The case against him could include the fact that the club has never won a Major League Soccer playoff series and has had only spotty success with its designated players and in the SuperDraft.

But the case for him includes the club’s successful launch on and off the pitch, record attendance, four straight playoff appearances, three U.S. Open Cups and two straight advancements out of CONCACAF Champions League group play. Additionally, he’s a generally well-liked local guy with history in the soccer community predating the MLS Sounders.
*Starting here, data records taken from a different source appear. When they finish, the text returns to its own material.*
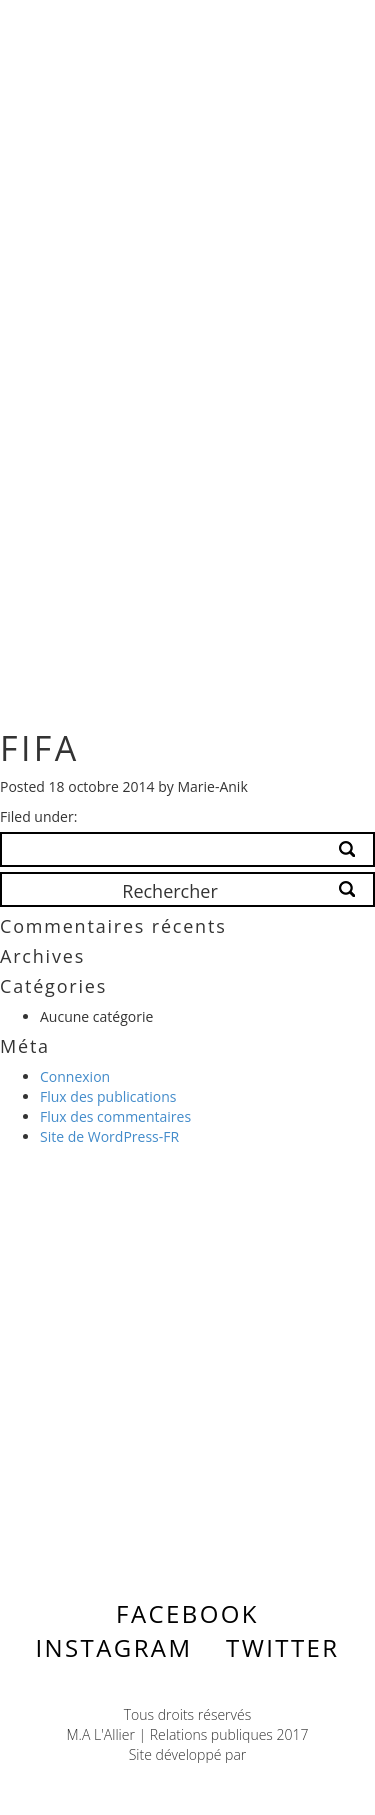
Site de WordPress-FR (109, 1136)
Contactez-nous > (164, 1382)
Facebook (187, 1613)
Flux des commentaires (115, 1116)
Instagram (113, 1647)
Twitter (282, 1647)
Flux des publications (108, 1096)
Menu (300, 31)
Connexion (75, 1076)
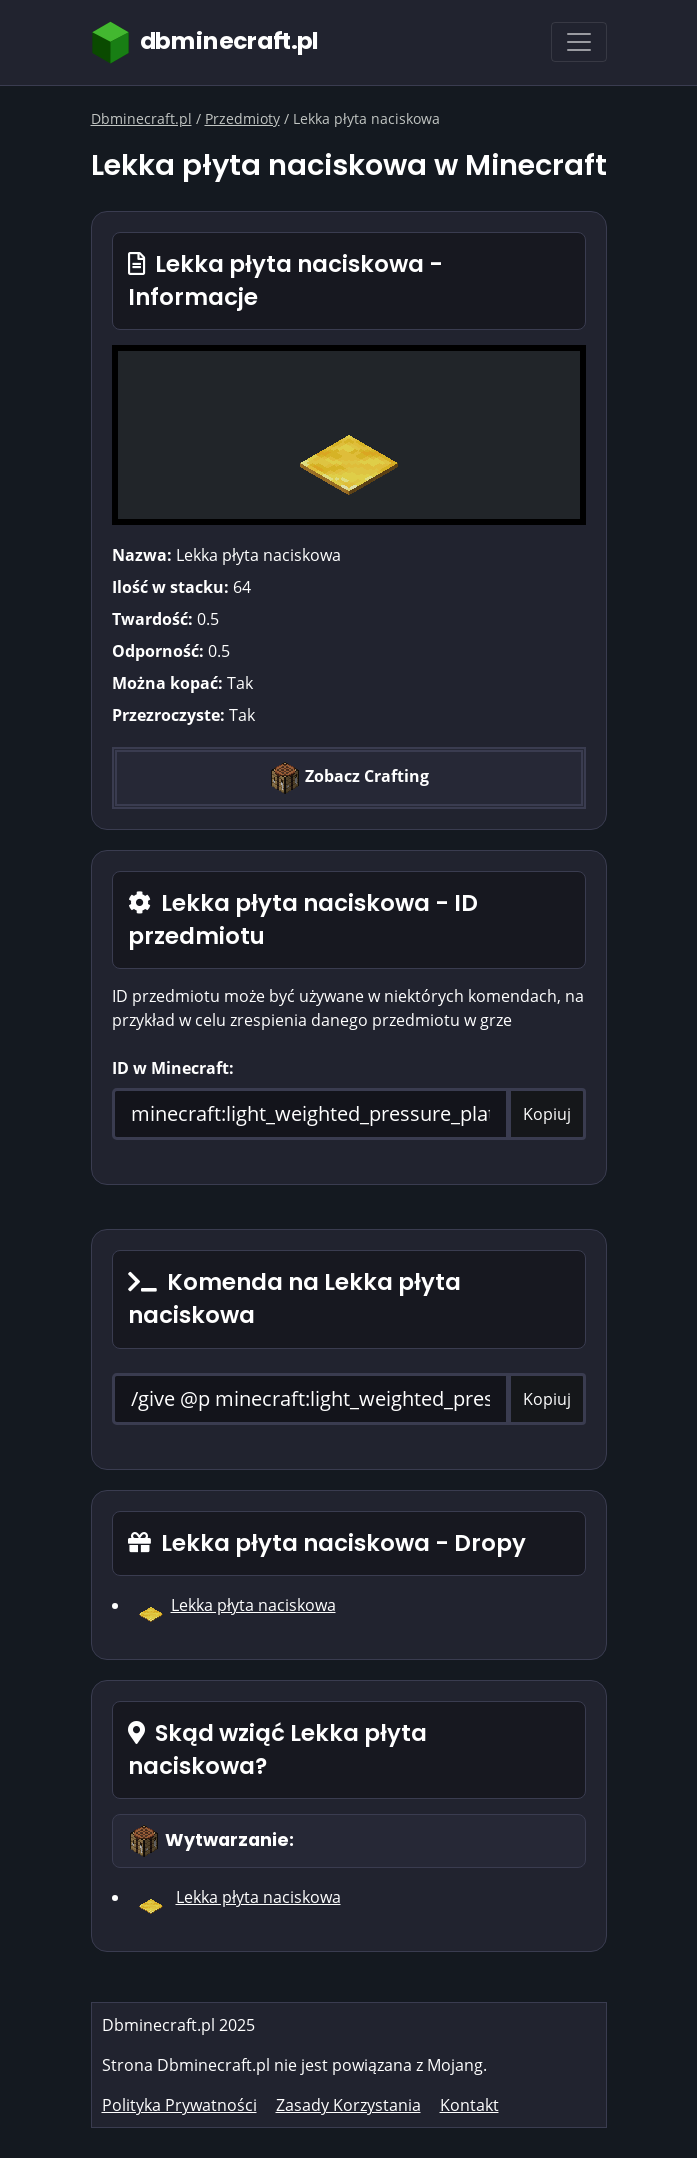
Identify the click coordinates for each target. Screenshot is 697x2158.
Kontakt (469, 2105)
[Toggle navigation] (579, 42)
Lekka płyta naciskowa (253, 1605)
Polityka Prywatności (179, 2105)
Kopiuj (547, 1114)
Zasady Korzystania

“Best GM in the league,” veteran Sounders defender Jeff Parke said. “He’s out (at practice) all the time. He gets us everything we need as players and an organization. They’d better not vote him out.”

Voting begins at noon Sunday. Sounders season-ticket holders and Alliance members may vote online at SoundersFCVote.com or at CenturyLink Field at each league match in October, starting with the 6 p.m. Sunday visit from the Portland Timbers.

A minimum of 10,000 votes must be received, with a simple majority needed to oust Hanauer. Results will be announced Dec. 13.

Hanauer always has voiced support for the concept. If voted out, he would remain a minority owner of the club, and Roth said Hanauer would be involved in the search for his own replacement.

Carey doesn’t think it will come to that. Not this time.

“He’s going to win, no doubt about it,” Carey said. “But with this team I always think long term. So I imagine that in those 50 years, 25 years, 100 years, there are going to be times when we’re having rough years, we have a GM who’s a (jerk); an ownership group might come in that’s not on the ball, doesn’t hire anybody who’s that great, and the fans are going to be able to get rid of him. I’m really happy that this kind of thing is in place.”